Hey folks, I’m in a bit of a pickle with my data migration project. I’ve managed to pull data from HubSpot into PostgreSQL using CloudQuery, but I’m hitting a wall with the query complexity.
The main issue is with the hubspot_crm_contacts
table. It’s got two JSON columns: properties
(with contact details) and associations
(linking to other entities like companies).
Here’s what’s bugging me:
- The
associations
column sometimes has duplicate entries. What’s up with that?
- My SQL queries are getting super complicated, especially when I try to fetch contacts with their associated data.
- I’m worried about how to handle multiple associations in the future.
I’ve tried a CTE approach to join contacts with companies, but it feels clunky and hard to scale.

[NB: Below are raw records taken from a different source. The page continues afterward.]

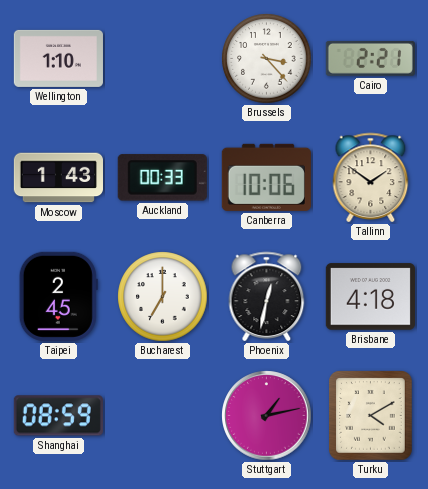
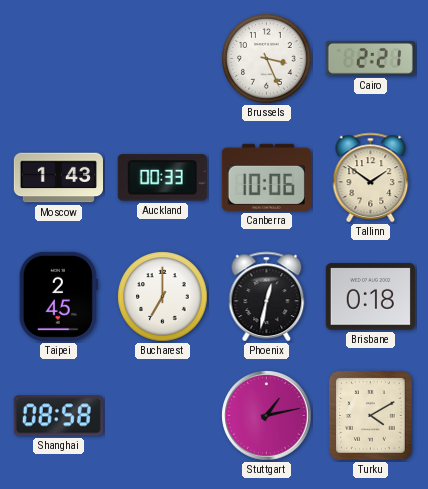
Wellington: 1:10 -> none
Brussels: 3:23 -> 3:26
Brisbane: 4:18 -> 0:18
Shanghai: 08:59 -> 08:58
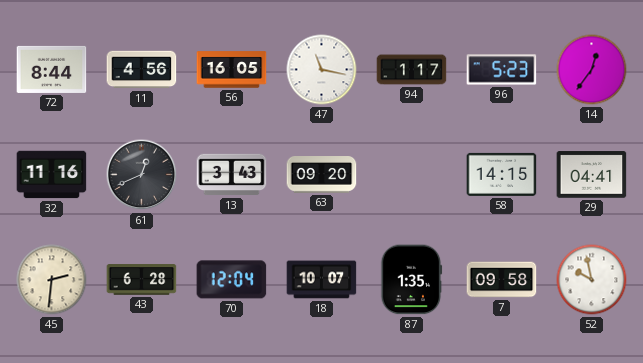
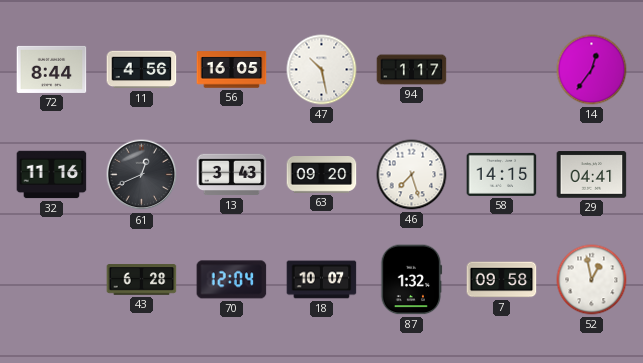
47: 11:17 -> 10:28
96: 5:23 -> none
46: none -> 7:27
45: 2:31 -> none
87: 1:35 -> 1:32
52: 9:58 -> 12:58
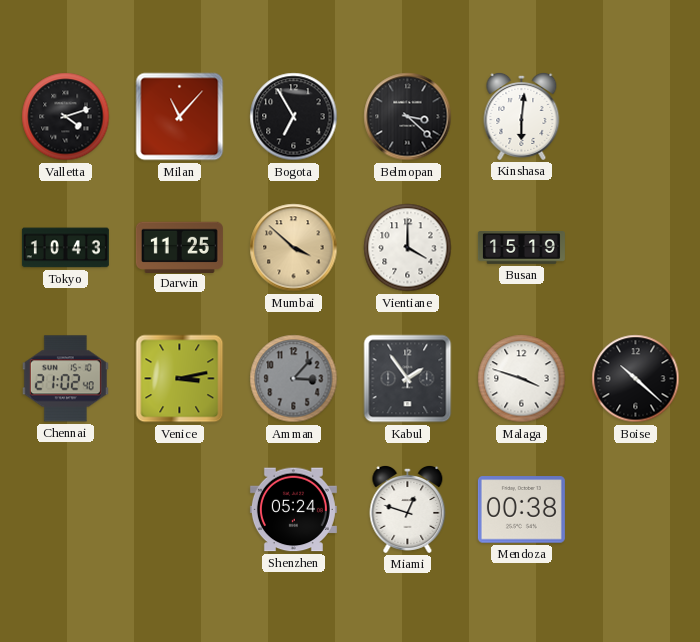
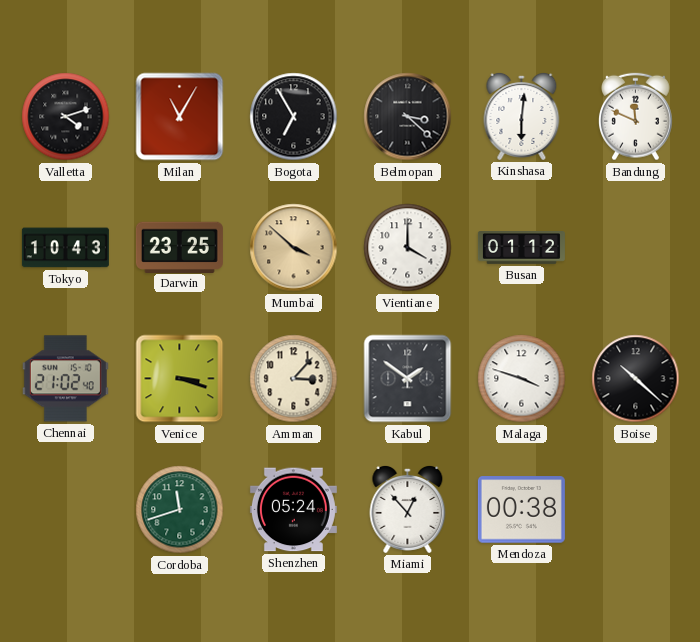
Milan: 11:07 -> 11:05
Bandung: none -> 11:49
Darwin: 11:25 -> 23:25
Busan: 15:19 -> 01:12
Venice: 3:13 -> 3:18
Amman dial: grey -> cream
Kabul: 1:54 -> 1:51
Cordoba: none -> 11:42
Miami: 12:48 -> 12:53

WITH contact_companies AS (
SELECT
c.id,
c.properties->>'full_name' AS name,
c.properties->>'work_email' AS email,
jsonb_array_elements(c.associations->'companies'->'results') AS company_data
FROM
hubspot_crm_contacts c
)
SELECT
cc.id,
cc.name,
cc.email,
comp.properties->>'company_name' AS company
FROM
contact_companies cc
JOIN
hubspot_crm_companies comp ON (cc.company_data->>'id') = comp.id;
Is there a way to transform this data before it hits PostgreSQL? Or maybe a better way to structure it for easier querying? I’m all ears for suggestions!

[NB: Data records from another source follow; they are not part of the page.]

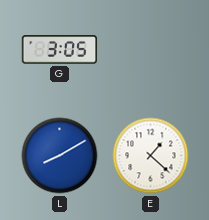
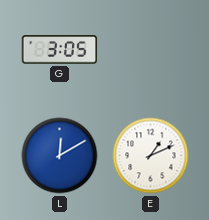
L: 8:10 -> 12:10
E: 1:22 -> 1:11
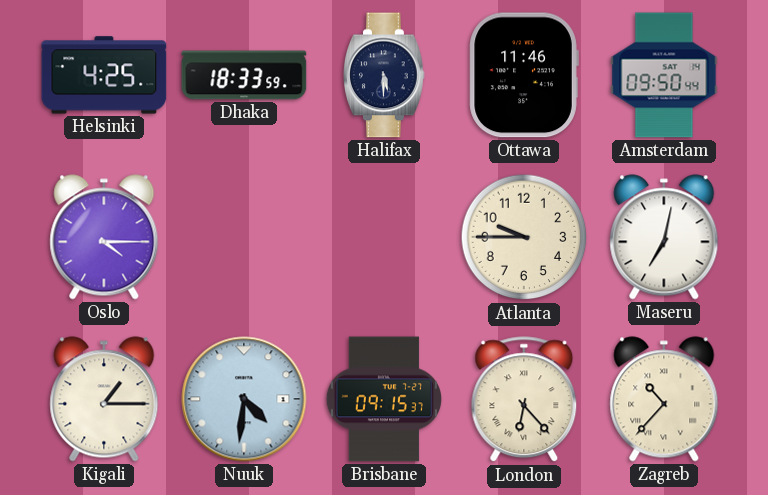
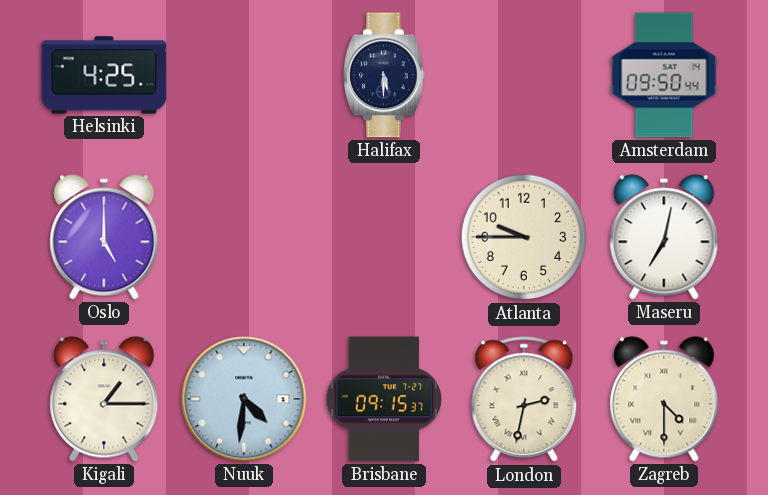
Dhaka: 18:33 -> none
Ottawa: 11:46 -> none
Oslo: 4:15 -> 5:00
London: 6:23 -> 2:32
Zagreb: 10:37 -> 4:30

I’ve been through a similar situation with HubSpot data migration, and I can share what worked for me. Instead of trying to handle all the complexity in PostgreSQL, I found it more effective to pre-process the data before insertion.
I used Python with the ‘pandas’ library to flatten the JSON structures and handle the associations. This approach allowed me to create cleaner, denormalized tables that were much easier to query.
For the duplicate entries in associations, I used a simple dict to keep track of unique associations while iterating through the data. This eliminated duplicates before they even hit the database.
As for scaling with multiple associations, I created separate junction tables for each type of association (contacts_companies, contacts_deals, etc.). This relational approach made it much easier to manage and query complex relationships.
While it required some upfront work, this method significantly simplified my downstream queries and improved overall performance. It might be worth exploring for your use case as well.
Your approach using CTE is on the right track, but I agree it can get unwieldy. Have you considered using PostgreSQL’s built-in JSON functions more extensively? They can simplify your queries significantly.
For the duplicate entries in associations, you could use jsonb_array_distinct()
to remove duplicates before processing. As for complex queries, creating custom functions might help encapsulate some of the logic.
Here’s a potential query structure:
SELECT
c.id,
c.properties->>'full_name' AS name,
c.properties->>'work_email' AS email,
jsonb_array_elements_text(
jsonb_array_distinct(
c.associations->'companies'->'results'
)
) AS company_id
FROM hubspot_crm_contacts c;
This flattens the structure while handling duplicates. You could then join this result with the companies table as needed. For handling multiple associations, consider creating separate junction tables for each association type. This relational approach often proves more manageable in the long run.
hey flying leaf, i feel ur pain with complex data structures. have u considered using a materialized view? it could simplify ur queries n improve performance. something like:
CREATE MATERIALIZED VIEW contact_company_view AS
SELECT
c.id,
c.properties->>‘full_name’ AS name,
c.properties->>‘work_email’ AS email,
comp.properties->>‘company_name’ AS company
FROM hubspot_crm_contacts c
LEFT JOIN hubspot_crm_companies comp ON (c.associations->‘companies’->‘results’->0->>‘id’) = comp.id;
this might help with the duplicate issue too. just a thought!